Kadang, kalau sikap di atas dilihat oleh orang yang tidak mengerti hakikat suatu amal, ditambah bisikan setan dan sokongan hawa nafsu, semua sikap di atas dianggap muncul dari ketidak-mampuan mereka. Jika bukan karena itu, niscaya mereka tidak akan melakukannya.

Demikian bisikan dan sokongan hawa nafsu yang terus membayangi dan menguasai orang yang melihatnya, sampai akhirnya ia memandang hina orang lain yang melakukan perbuatan itu, dan merasa bangga akan dirinya sendiri. Tidak hanya sampai di situ, bahkan pada setiap kesempatan ia ingin menampakkan kebanggaan atas dirinya itu. Inilah kesombongan (takabbur).

 Al-Quran dan Al-Sunnah mencoba memalingkan penyebab munculnya sifat takabur dengan tahadduts bi al-ni'mah (menceritakan nikmat Allah). Allah Swt berfirman,

Dan adapun terhadap nikmat Tuhanmu, maka ceritakanlah.” (QS Al-Dhuha [93]: 11).

Rasulullah Saw bersabda, "Sesungguhnya Allah itu indah dan menyukai keindahan." (HR. Muslim)

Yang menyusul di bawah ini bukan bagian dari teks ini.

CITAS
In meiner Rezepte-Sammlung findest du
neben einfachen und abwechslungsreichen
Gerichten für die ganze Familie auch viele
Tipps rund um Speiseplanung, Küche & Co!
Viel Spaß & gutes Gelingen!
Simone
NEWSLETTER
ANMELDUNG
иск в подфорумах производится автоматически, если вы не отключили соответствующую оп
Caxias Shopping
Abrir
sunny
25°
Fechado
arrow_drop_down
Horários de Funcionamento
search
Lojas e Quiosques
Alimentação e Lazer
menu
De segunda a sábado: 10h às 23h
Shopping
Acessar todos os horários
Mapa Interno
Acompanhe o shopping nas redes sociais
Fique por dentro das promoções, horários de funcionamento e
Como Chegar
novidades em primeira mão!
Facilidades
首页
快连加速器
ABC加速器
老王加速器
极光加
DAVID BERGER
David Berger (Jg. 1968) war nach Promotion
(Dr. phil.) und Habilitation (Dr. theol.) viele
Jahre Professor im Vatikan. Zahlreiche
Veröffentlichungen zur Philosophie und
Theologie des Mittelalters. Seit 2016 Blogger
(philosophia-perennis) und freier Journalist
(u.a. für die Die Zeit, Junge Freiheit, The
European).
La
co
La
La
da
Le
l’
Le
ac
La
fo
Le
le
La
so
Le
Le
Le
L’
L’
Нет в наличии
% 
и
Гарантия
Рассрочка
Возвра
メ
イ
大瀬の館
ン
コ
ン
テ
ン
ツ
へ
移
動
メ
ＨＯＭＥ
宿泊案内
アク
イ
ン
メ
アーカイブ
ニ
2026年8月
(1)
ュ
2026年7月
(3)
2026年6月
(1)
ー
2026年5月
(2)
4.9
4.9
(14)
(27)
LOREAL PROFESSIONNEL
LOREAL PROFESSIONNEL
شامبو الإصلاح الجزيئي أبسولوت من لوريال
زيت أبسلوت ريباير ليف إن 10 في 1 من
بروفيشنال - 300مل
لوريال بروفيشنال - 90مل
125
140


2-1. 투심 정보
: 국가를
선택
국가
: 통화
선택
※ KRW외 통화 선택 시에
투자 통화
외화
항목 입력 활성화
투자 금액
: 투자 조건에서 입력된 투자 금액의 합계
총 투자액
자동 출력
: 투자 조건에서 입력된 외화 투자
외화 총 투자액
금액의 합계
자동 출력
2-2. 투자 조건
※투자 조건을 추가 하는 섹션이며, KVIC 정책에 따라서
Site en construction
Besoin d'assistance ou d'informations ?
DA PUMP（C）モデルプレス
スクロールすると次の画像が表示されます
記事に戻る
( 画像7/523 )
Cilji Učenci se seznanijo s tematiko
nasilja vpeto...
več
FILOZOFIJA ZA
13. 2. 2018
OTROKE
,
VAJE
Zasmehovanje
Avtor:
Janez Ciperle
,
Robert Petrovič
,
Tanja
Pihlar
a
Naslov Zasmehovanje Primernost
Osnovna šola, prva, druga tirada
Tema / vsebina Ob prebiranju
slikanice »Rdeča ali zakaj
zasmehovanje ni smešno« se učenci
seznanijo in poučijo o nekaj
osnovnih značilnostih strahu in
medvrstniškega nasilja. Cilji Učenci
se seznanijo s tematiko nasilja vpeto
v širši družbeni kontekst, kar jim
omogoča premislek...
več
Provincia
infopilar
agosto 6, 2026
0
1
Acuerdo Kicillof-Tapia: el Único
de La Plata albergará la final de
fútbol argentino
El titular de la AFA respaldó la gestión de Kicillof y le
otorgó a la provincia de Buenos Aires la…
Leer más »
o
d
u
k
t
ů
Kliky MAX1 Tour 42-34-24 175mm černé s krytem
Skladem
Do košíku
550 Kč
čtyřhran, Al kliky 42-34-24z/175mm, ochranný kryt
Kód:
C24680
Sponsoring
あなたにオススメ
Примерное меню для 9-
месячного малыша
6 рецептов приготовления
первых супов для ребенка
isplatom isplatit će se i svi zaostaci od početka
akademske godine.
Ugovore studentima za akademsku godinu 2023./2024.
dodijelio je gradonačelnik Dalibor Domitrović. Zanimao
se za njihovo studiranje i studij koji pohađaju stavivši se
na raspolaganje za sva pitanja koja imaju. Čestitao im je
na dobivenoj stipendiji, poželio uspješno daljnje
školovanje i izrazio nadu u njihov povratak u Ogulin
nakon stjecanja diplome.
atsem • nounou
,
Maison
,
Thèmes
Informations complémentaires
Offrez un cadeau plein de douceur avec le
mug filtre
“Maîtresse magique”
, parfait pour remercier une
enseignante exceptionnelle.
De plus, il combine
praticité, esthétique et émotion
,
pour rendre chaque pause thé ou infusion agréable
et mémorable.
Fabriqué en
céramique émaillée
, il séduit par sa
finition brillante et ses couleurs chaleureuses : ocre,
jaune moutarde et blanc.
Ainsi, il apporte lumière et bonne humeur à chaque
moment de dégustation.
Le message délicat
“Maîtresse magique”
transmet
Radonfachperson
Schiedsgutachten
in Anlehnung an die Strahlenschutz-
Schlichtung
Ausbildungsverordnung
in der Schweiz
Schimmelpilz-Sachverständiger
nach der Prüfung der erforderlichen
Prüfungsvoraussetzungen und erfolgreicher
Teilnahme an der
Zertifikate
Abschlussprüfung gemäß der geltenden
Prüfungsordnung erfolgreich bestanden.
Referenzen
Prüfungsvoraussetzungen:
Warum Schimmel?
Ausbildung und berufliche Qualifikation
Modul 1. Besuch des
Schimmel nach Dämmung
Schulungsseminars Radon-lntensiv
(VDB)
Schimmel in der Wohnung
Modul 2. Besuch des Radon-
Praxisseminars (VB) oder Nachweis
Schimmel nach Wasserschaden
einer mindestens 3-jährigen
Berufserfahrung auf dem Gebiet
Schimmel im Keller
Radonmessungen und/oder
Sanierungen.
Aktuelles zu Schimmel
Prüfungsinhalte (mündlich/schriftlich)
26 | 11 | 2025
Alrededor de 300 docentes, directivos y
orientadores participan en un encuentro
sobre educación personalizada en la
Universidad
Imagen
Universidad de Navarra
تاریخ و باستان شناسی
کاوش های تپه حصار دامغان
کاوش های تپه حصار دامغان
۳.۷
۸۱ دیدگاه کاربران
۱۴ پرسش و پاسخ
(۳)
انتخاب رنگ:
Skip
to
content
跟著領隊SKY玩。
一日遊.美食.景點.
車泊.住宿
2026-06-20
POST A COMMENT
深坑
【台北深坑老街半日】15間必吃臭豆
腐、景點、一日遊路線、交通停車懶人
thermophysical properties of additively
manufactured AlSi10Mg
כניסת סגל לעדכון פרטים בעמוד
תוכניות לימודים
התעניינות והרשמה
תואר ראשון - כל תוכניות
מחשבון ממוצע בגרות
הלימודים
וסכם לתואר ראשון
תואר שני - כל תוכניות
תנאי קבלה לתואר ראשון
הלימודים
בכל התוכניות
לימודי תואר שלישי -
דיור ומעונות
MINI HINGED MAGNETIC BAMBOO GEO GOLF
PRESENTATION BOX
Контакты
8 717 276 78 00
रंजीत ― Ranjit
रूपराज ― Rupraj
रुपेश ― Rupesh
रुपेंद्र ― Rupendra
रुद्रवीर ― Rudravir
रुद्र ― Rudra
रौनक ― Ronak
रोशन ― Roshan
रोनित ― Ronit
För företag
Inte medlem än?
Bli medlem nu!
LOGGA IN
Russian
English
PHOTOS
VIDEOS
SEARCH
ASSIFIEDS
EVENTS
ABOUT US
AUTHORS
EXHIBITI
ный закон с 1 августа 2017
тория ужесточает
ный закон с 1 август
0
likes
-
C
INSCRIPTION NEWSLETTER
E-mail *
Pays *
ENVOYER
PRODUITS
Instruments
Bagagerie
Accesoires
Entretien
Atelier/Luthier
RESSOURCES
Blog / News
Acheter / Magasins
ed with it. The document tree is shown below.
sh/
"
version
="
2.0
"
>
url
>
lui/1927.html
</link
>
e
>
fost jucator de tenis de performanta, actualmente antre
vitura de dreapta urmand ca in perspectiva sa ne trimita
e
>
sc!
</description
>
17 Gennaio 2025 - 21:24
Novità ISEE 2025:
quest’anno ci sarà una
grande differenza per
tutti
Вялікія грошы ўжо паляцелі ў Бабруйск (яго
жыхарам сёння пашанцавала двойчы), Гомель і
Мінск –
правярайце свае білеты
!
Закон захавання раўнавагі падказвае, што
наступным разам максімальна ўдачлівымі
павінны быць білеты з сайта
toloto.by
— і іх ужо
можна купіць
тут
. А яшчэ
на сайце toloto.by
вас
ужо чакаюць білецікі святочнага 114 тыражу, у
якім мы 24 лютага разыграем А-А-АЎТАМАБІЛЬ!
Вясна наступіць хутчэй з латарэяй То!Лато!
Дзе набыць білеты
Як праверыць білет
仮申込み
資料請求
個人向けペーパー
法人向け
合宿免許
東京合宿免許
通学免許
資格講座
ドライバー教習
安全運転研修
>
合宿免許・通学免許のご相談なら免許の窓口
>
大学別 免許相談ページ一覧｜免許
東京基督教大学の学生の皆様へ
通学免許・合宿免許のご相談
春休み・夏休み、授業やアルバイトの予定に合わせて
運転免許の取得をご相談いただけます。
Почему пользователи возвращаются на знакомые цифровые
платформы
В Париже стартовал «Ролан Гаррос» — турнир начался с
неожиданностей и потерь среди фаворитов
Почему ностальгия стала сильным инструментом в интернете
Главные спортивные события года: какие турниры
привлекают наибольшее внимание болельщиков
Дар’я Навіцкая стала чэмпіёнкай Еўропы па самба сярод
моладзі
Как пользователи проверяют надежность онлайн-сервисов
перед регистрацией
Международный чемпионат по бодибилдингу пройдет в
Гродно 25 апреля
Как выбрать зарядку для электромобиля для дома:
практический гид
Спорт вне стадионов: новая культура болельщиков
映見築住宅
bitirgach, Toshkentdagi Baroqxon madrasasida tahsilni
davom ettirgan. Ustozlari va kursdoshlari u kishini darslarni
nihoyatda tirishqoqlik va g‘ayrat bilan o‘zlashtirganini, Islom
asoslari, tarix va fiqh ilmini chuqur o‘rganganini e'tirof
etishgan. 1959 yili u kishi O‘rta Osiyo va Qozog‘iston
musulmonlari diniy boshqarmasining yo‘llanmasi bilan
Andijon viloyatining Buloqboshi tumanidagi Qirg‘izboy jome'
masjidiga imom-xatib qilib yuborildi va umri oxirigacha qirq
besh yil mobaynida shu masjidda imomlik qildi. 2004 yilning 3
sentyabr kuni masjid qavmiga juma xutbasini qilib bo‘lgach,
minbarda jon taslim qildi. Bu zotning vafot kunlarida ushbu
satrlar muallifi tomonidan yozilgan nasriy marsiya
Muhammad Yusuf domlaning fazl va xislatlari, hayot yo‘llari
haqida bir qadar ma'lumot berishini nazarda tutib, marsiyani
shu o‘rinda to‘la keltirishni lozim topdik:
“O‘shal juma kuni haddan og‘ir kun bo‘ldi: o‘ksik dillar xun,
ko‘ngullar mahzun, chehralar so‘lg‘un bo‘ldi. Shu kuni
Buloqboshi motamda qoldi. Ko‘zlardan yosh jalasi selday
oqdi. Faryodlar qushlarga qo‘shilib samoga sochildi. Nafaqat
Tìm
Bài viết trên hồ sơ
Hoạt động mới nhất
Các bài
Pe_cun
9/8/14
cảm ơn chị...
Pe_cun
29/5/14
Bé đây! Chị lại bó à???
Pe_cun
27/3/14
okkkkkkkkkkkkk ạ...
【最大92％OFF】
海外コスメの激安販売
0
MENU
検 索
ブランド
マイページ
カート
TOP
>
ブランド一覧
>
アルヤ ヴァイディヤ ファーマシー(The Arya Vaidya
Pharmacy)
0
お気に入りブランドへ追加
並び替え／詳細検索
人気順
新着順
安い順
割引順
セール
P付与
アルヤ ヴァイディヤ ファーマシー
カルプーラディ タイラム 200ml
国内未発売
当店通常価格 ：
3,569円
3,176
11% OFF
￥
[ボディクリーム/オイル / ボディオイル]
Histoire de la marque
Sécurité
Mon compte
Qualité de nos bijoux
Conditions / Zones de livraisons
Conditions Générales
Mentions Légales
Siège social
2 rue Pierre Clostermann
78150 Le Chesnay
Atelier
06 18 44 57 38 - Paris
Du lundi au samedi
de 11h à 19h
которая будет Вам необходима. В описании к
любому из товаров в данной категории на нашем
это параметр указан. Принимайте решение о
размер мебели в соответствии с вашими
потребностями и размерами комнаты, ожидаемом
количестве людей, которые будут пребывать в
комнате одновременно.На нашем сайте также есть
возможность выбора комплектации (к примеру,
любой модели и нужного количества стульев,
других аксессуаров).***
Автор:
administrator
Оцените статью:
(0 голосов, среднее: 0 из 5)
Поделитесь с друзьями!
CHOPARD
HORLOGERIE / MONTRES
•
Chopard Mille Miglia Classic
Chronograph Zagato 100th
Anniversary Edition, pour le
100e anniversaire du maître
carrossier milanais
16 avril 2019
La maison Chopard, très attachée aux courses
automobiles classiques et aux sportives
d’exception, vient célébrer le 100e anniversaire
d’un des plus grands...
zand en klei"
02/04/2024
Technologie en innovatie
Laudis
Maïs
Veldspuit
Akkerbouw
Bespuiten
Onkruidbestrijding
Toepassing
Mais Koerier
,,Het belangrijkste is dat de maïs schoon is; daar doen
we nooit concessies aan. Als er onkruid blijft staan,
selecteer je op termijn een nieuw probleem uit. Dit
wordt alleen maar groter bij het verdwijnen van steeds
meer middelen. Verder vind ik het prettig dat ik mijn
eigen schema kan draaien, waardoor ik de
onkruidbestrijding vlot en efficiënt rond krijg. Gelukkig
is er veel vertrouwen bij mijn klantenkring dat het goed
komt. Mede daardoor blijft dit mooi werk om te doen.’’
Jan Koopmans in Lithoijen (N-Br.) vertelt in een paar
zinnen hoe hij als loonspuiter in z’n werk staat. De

"Dan jadikanlah kami orang-orang yang mensyukuri nikmat-Mu, menyanjung-Mu dengan nikmat itu, dapat menerimanya, dan sempurnakanlah nikmat itu bagi kami" (HR. Ibn Katsir).

Malik bin Nadhlah al-Jasyami berkata, "Aku mengunjungi Nabi Saw dengan pakaian jelek.  Nabi Saw. bertanya, "Apakah kau memiliki harta?" Aku menjawab, "Ya." Nabi Saw. bertanya, "Apa jenisnya?" Aku menjawab, "Allah telah menganugerahiku unta, kambing, kuda, dan hamba sahaya." Nabi Saw. berkata, "Jika Allah menganugerahimu harta, tunjukkanlah bekas nikmat dan kemurahan Allah pada dirimu" (HR. Abu Daud).

Para salaf shalih memahami tahadduts bi al-ni'mah dan mereka berupaya menunjukkan segala kenikmatan yang diberikan Allah kepada mereka serta mengingatkan orang-orang yang mengabaikannya. Hasan bin Ali r.a. berkata, "Jika engkau mendapatkan kebaikan atau melakukan kebaikan, ceritakanlah kepada teman-temanmu yang terpercaya."

Bakr bin Abdillah Al-Mazim berkata, "Barangsiapa dikaruniai kebaikan tetapi tidak tampak bekasnya pada dirinya, ia dinamakan pengurang dan penyia-nyia nikmat Allah."